Others (including Chinese officialdom) suggest that with the actions already under way in China no further actions are necessary. They tout the fact that China is already taking actions, such as setting aggressive energy efficiency goals and renewable energy targets, which have the effect of reducing the growth of its carbon emissions. Although China would like these efforts to be deemed sufficient, it has resisted calls to make its internal goals and targets binding in an international agreement.
Are these efforts enough? The answer is clearly no, and anyone who says they are simply hasn’t looked at the numbers. China’s own coal production projections almost defy comprehension. As previously noted by Climate Progress
… from 2007 to 2015, China will increase its coal production by an amount equal to two-thirds of the entire coal consumption of the United States — an amount that surpasses all of the coal consumed today in Europe, Eurasia, the Middle East, Africa, and Central and South America
The McKinsey study confirms the conclusions that can be drawn from these coal numbers. If China continues to grow at an annual GDP growth rate of 7.8%,
- AND continues to meet its aggressive energy intensity reduction goals,
- AND installs all the renewable energy called for its current medium- & long-term renewable energy plan,
- AND achieves a 4.8% annual growth rate in carbon efficiency,
it will more than double its 2005 carbon emissions by 2030. (6.8 Gigatons of CO2e vs. 14.5 Gigatons of CO2e) (McKinsey calls this the “baseline” scenario). This conclusion comports with China’s own internal analysis.

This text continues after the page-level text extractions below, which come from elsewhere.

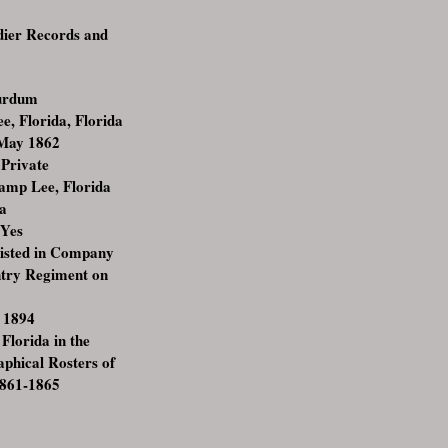
ldier Records and
urdum
, Florida, Florida
 May 1862
:Private
amp Lee, Florida
da
:Yes
listed in Company
antry Regiment on
 1894
 Florida in the
raphical Rosters of
1861-1865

There are still others who suggest that the US should significantly ramp up its cooperative efforts with China first and then through these efforts persuade China, within the next several years, into greater (although perhaps still non-binding) climate change action. While the cooperation is essential, it is not a substitute for achieving hard, binding numbers now when the world spotlight is on China, and the concerted action of the developed countries (and not a few developing ones) can be brought to bear to strike a deal that both depicts China in a positive light and achieves real progress.
Delay is a recipe for disaster. Some of the countries the US needs to support its negotiation efforts with China will lose interest, and far from presenting a more congenial environment, if the US has led and China has refused to follow, the post-Copenhagen period will be marked by recriminations, a loss of funding for cooperation with China, and possibly legally-mandated sanctions.
If China doesn’t agree to the cap proposed here (or something similar), then all bets are (and should be) off. Therefore, it is absolutely essential that a deal be struck with China at Copenhagen (or before the expiration of any internationally agreed upon extension).
China has a unique opportunity to send a clear sign that it is prepared to assume a leadership position in the world commensurate with its rising economic and political clout. More importantly, it can demonstrate that it intends to use its power not only to serve its own interests but to serve the interests of all of us. Wouldn’t that make a nice debut for China upon the world stage?